● WHAT TO DO
When every entry has been read, print each one back exactly.

Saved entries:
== Segment start ==

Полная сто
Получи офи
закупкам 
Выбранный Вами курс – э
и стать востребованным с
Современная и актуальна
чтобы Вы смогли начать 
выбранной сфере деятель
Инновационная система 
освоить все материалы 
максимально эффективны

== Segment end ==

● RESULT OF THE TASK
Полная сто
Получи офи
закупкам 
Выбранный Вами курс – э
и стать востребованным с
Современная и актуальна
чтобы Вы смогли начать 
выбранной сфере деятель
Инновационная система 
освоить все материалы 
максимально эффективны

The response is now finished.